From: Alexei Starovoitov

Date: Fri May 29 2026 - 21:29:52 EST


On Fri May 29, 2026 at 1:38 AM PDT, Seunghyeon Lee wrote:
> bpf: add DAG fast-path in verifier to skip redundant state pruning
>
> The BPF verifier's state-equivalence loop (is_state_visited /
> states_equal) dominates load time for programs with acyclic control
> flow graphs (DAGs).

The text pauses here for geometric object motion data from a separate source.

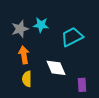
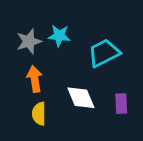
purple rectangle: (82, 85) -> (121, 104), moved

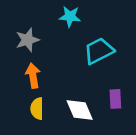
cyan star: (59, 36) -> (70, 16), moved
white diamond: (81, 98) -> (80, 110), moved

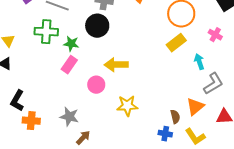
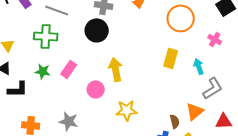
yellow rectangle: (176, 43) -> (171, 58), moved, turned -36
green star: (71, 44) -> (43, 71), moved
yellow arrow: (116, 65) -> (116, 69), turned 80
black L-shape: (17, 101) -> (18, 89), moved, turned -120

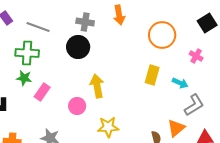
cyan arrow: (199, 66) -> (180, 83), turned 133
pink rectangle: (69, 69) -> (42, 92), moved
green star: (43, 71) -> (24, 78), moved

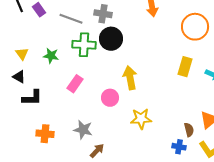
gray cross: (85, 22) -> (103, 14), moved
green cross: (27, 53) -> (84, 45), moved
green star: (24, 78) -> (51, 56), moved

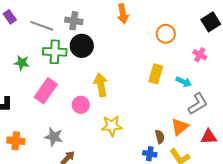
orange circle: (195, 27) -> (166, 34), size x0.7
pink rectangle: (75, 84) -> (46, 91), size x1.4

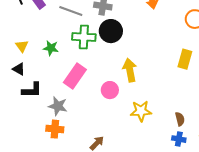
gray star: (54, 137) -> (58, 106), moved
brown semicircle: (160, 137) -> (180, 119), moved
orange cross: (16, 141) -> (55, 129), moved

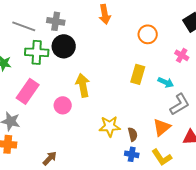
yellow star: (141, 111) -> (110, 126), moved

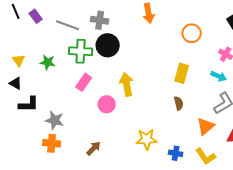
cyan arrow: (166, 82) -> (219, 76), moved
pink rectangle: (28, 91) -> (84, 82), moved, size x0.7
yellow star: (110, 126) -> (147, 139), moved
brown semicircle: (133, 134) -> (179, 103), moved
brown arrow: (50, 158) -> (94, 148), moved

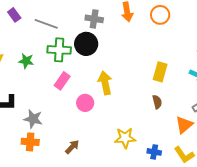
gray cross: (100, 20) -> (94, 19), moved
orange circle: (192, 33) -> (160, 15), moved

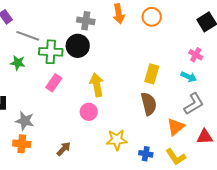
gray line: (46, 24) -> (28, 36), moved
brown semicircle: (157, 102) -> (149, 104), size x1.6
pink circle: (85, 103) -> (89, 112), moved

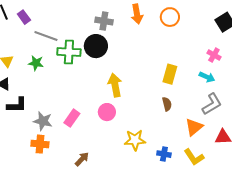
pink rectangle: (54, 83) -> (72, 118), moved
brown semicircle: (149, 104) -> (167, 104), size x0.6
brown arrow: (64, 149) -> (82, 159), moved

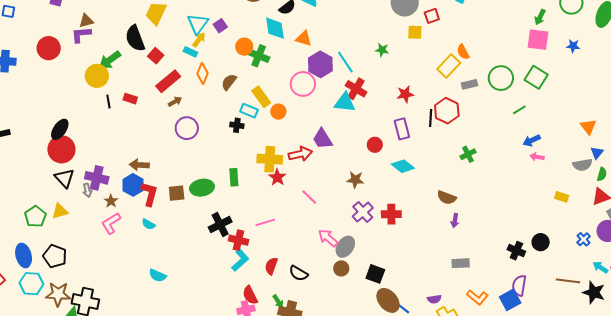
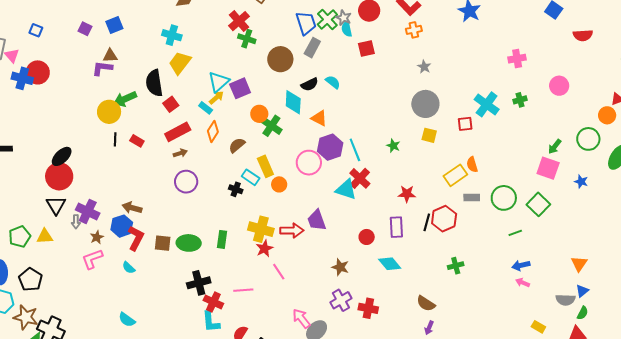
red square: (432, 16) -> (465, 124), moved
purple square: (220, 26) -> (240, 88), size x1.5
red circle: (49, 48) -> (38, 72), moved
pink line: (309, 197) -> (279, 272), moved
cyan L-shape: (240, 260) -> (211, 322), turned 115

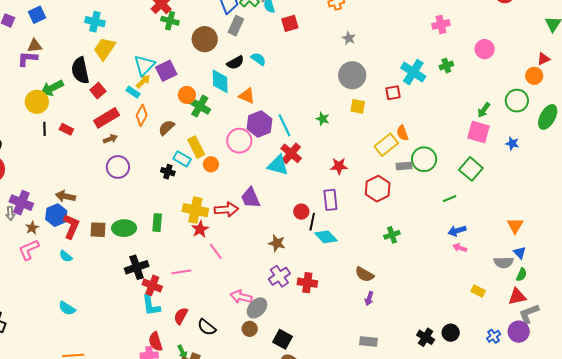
green circle: (504, 198) -> (424, 159), moved
black line: (427, 222) -> (312, 222), moved
blue triangle: (582, 291) -> (520, 253), turned -32
pink arrow: (301, 318) -> (241, 297), turned -35

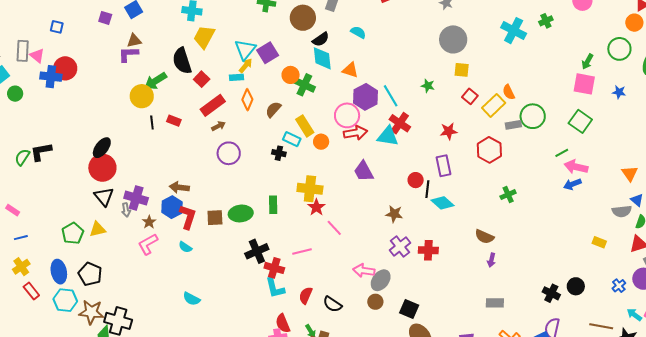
black semicircle: (235, 63) -> (321, 39), moved
cyan rectangle: (133, 92) -> (237, 77), turned -32
red square: (393, 93) -> (470, 96), moved, turned -35
red arrow: (226, 209) -> (355, 133), moved
pink arrow: (460, 248) -> (576, 167), moved, size x1.6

In a DAG, every instruction is reached via exactly
> one path: no state is ever revisited, making state-pruning comparisons
> mathematically vacuous.
>
> This RFC proposes three components:
>
> 1. compute_dag_topo() -- replaces a simple is_acyclic_dag() bool.

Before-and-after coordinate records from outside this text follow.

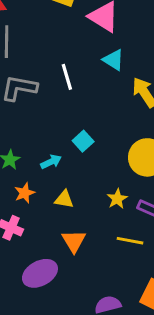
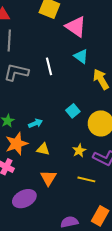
cyan square: (83, 141) -> (73, 111), moved
orange star: (25, 193) -> (17, 144), size x1.6

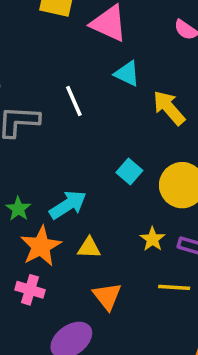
cyan arrow: (36, 123) -> (68, 205), size x1.5

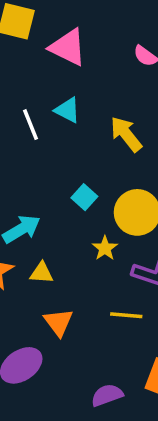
cyan triangle: (127, 74) -> (67, 110), moved
yellow star: (153, 239) -> (105, 248), moved

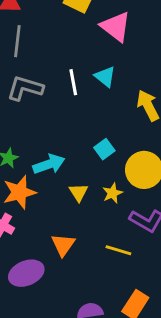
yellow triangle: (42, 273) -> (79, 192), moved, turned 42

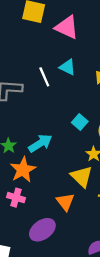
yellow triangle: (79, 192) -> (82, 177), moved, size x1.5

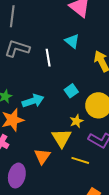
white line: (44, 77) -> (48, 58), moved
purple ellipse: (42, 230) -> (17, 176), turned -55

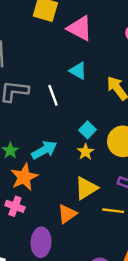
yellow star: (76, 121) -> (85, 152), moved
yellow triangle: (62, 138) -> (86, 188), turned 40
orange triangle: (42, 156) -> (67, 214), turned 30

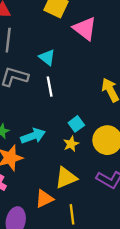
cyan triangle: (78, 71) -> (47, 57), moved
yellow line: (113, 211) -> (72, 214), moved, turned 66

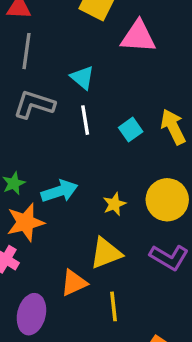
pink triangle: (85, 29) -> (138, 37), turned -35
cyan square: (76, 124) -> (131, 130), moved

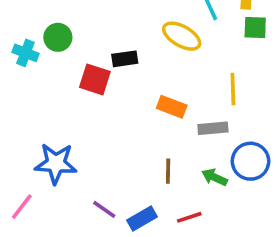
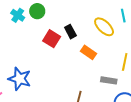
black rectangle: (125, 59) -> (70, 32), turned 56
orange rectangle: (172, 107) -> (88, 52), moved

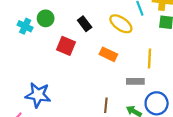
black rectangle: (70, 32) -> (85, 24), moved

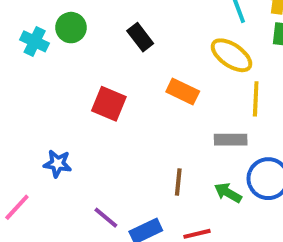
yellow ellipse: (121, 24) -> (231, 55), moved
red square: (66, 46) -> (109, 104), moved
blue star: (38, 95) -> (58, 164), size x0.6

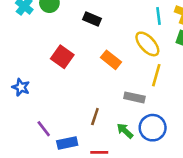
black rectangle: (140, 37) -> (92, 19), turned -42

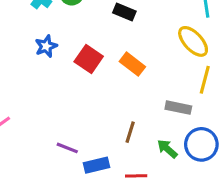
orange rectangle: (111, 60) -> (132, 64), moved
blue star: (21, 87) -> (46, 46), moved, turned 30
purple line: (44, 129) -> (67, 148), turned -30

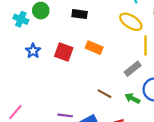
gray rectangle: (178, 108) -> (133, 69), turned -35
brown line: (130, 132) -> (105, 94), turned -64

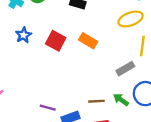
yellow ellipse: (131, 22) -> (131, 19), turned -60
brown line: (105, 94) -> (97, 101), moved, turned -40

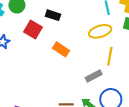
red square: (56, 41) -> (33, 29), moved

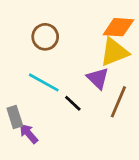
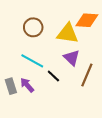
yellow triangle: (114, 52) -> (68, 33), moved, turned 30
purple arrow: (29, 134) -> (27, 85), moved

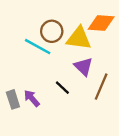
brown circle: (33, 27) -> (52, 31), moved
cyan line: (32, 61) -> (38, 47), moved

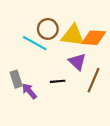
orange diamond: (101, 23) -> (94, 38), moved
black line: (62, 88) -> (58, 81), turned -48
gray rectangle: (13, 99) -> (16, 79), moved

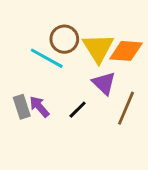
yellow triangle: (73, 35) -> (98, 48), turned 50
black line: (58, 81) -> (78, 110), turned -40
purple arrow: (29, 91) -> (39, 107), moved

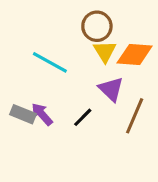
brown circle: (64, 39) -> (97, 26), moved
yellow triangle: (98, 48) -> (105, 51), size x0.7
gray rectangle: (22, 107) -> (23, 114), turned -50

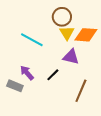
purple triangle: (111, 89) -> (71, 57), turned -30
gray rectangle: (23, 114) -> (15, 86), moved
brown line: (135, 116) -> (81, 91), moved

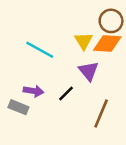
brown circle: (62, 17) -> (111, 21), moved
purple triangle: (71, 57) -> (89, 71), turned 36
purple arrow: (27, 73) -> (33, 91), turned 140

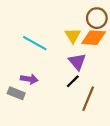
black line: (66, 93) -> (73, 81), moved

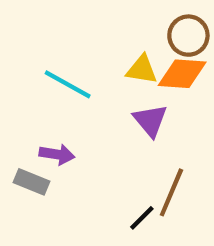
yellow triangle: (73, 36) -> (142, 69), turned -49
black line: (73, 81) -> (142, 218), moved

> Uses Kahn's algorithm (O(V+E), O(V) space, no recursion) to detect
> back-edges AND preserve the topological visit order for use in (2).
> Handles BPF_JMP32, BPF_LD_IMM64 wide instructions, and falls back
> conservatively on BPF-to-BPF subprogram calls.
>
> 2. do_check_dag() -- fast-path verifier for confirmed-DAG programs.
> Critical correctness property: maintains a per-instruction state
> table (states[insn_cnt]) and, at every join point (in_degree > 1),
> calls merge_verifier_state() to conservatively merge all incoming
> paths BEFORE processing the instruction. This ensures the verifier
> never sees a register as initialized when any predecessor path left
> it NOT_INIT.
>
> Skips is_state_visited() / states_equal() entirely; provably safe
> because topological order guarantees each instruction is processed
> exactly once.
>
> 3. Full fallback: if compute_dag_topo() returns NULL (cyclic program,
> subprog, or allocation failure), or if do_check_dag() returns an
> error, the unmodified do_check() runs unchanged.
>
> Register-state correctness at join points
> -----------------------------------------
> When paths A and B converge at instruction N, the verifier must hold
> the least precise state that is safe for both paths.
>
> Path A arrives at insn N: R2 = scalar [0, 5]
> Path B arrives at insn N: R2 = NOT_INIT
> merge_verifier_state() result: R2 = NOT_INIT
> -> verifier correctly rejects any use of R2 at N
>
> Without this merge (a flaw in naive linear-scan approaches), the
> verifier would see only the state from whichever path was processed
> last in memory order, potentially accepting a program that
> dereferences an uninitialized register at runtime.
>
> RFC design question:
> --------------------
> do_check_dag()'s inner per-instruction verification step requires
> calling into do_check()'s inner loop logic, which is not currently
> factored as a callable sub-function. We propose two integration
> options and request maintainer guidance:
>
> Option A: Extract a verify_one_insn() helper from do_check()'s
> inner loop; do_check_dag() calls it per topological step.

Specializing the verifier for DAG only case is not interesting.
Almost all programs now contain loops.
But the approach to use do_check_insn() as a transfer function
in the data flow analysis is totally viable.
I've been prototyping such transfer + join verifier for some time.
Will share soon. What merge_verifier_state() does is a key.